Adventures in Neural Rendering
3 months ago
- #neural-networks
- #machine-learning
- #rendering
- Neural networks are increasingly used in rendering for tasks like antialiasing, upscaling, texture compression, material representation, and indirect lighting.
- Multilayer perceptrons (MLPs) can encode data in rendering, with configurations described by node counts (e.g., 3-3-3-1).
- MLPs consist of input, hidden, and output layers, with each node processing inputs through weighted sums and activation functions like ReLU or LeakyReLU.
- Training MLPs involves forward propagation, calculating loss, and backpropagation to adjust weights and biases.
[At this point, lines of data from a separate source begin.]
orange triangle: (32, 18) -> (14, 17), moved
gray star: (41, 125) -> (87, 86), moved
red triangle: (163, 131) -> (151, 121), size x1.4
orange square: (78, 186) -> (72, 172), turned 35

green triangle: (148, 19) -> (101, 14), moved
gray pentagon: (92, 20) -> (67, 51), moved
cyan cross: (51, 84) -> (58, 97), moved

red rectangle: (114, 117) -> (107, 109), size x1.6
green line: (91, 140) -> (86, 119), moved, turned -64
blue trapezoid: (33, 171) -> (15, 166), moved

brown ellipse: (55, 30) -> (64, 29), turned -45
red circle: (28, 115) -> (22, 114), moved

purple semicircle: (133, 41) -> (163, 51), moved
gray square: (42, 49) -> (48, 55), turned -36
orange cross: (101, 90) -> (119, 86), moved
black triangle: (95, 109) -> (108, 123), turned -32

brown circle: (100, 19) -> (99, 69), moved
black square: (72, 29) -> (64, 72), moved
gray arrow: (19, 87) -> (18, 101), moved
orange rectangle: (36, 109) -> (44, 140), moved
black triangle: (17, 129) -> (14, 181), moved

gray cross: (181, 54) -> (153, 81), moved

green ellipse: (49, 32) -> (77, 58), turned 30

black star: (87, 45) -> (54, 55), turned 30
- MLPs can encode signals like radiance and irradiance, sometimes outperforming Spherical Harmonics (SH) in quality with similar storage requirements.
- Smaller MLPs (e.g., 3-3-3-1) can approximate radiance well but struggle with irradiance, requiring larger networks for comparable accuracy.
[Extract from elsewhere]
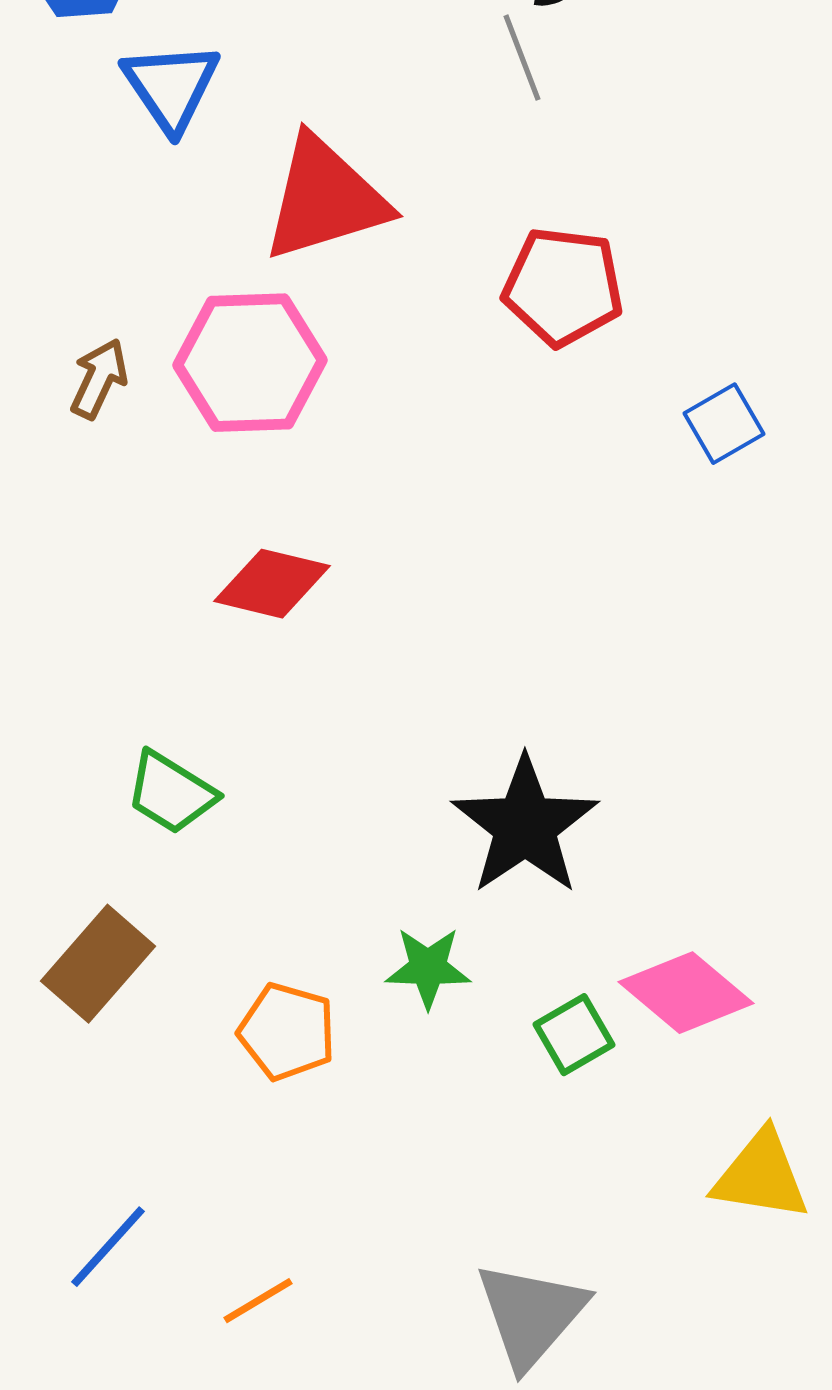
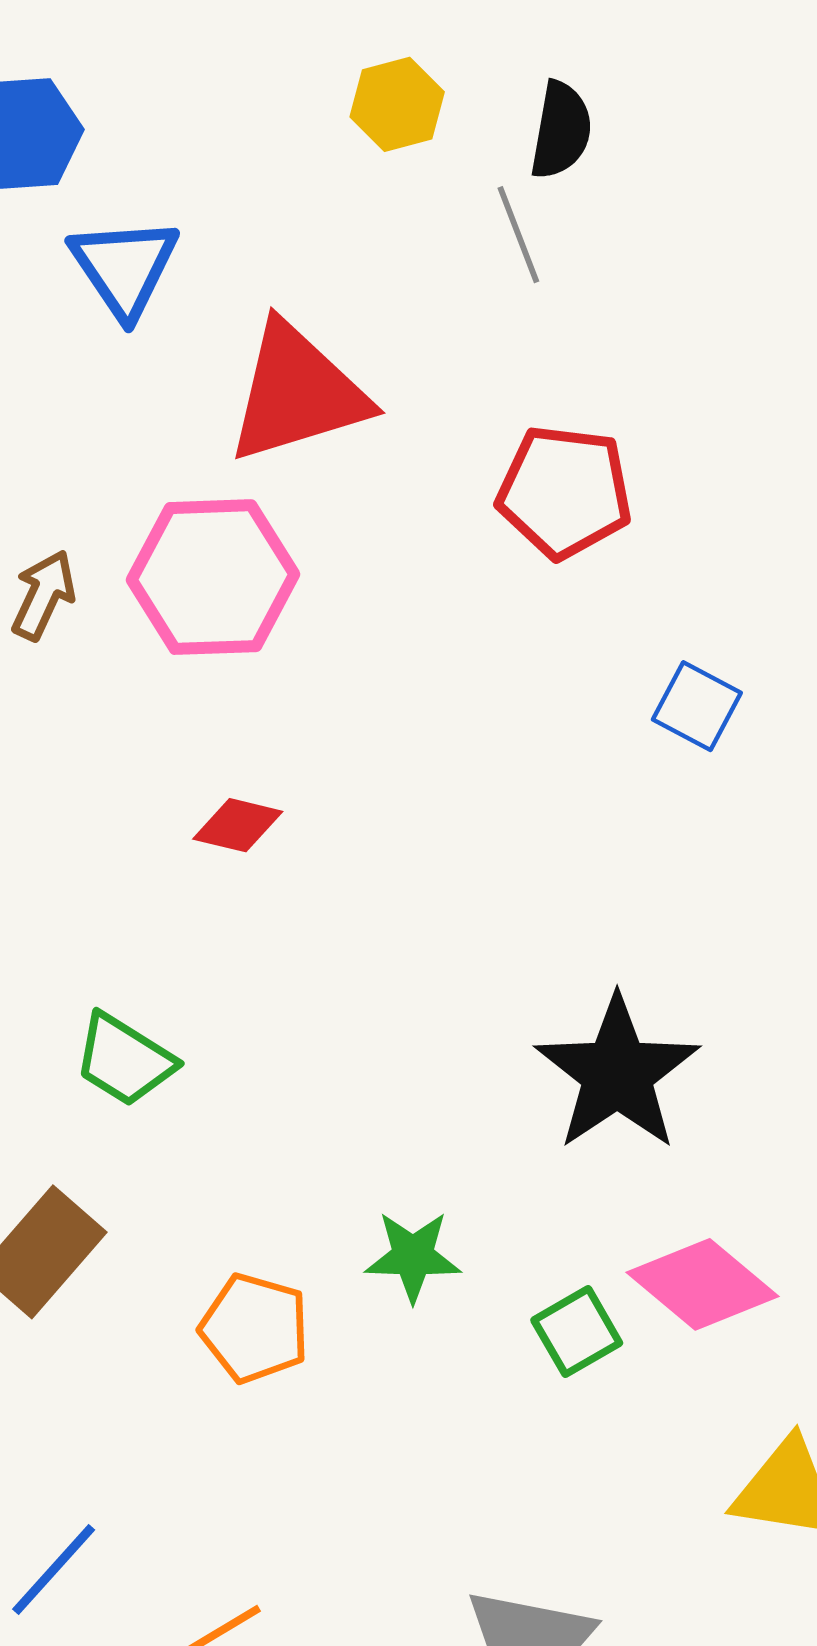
blue square: (724, 424) -> (697, 706), moved, turned -32
red diamond: (272, 584) -> (238, 825), size x0.7
black star: (525, 826) -> (617, 1073), moved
- MLPs were tested for depth encoding and RTAO caching, showing potential but with high inference costs.
- Specular BRDF encoding was challenging, but reparameterization (e.g., Rusinkiewicz) improved results for smaller MLPs.
- MLPs are promising for signal encoding but require careful tuning of parameters, layers, and activation functions, with high training and inference costs.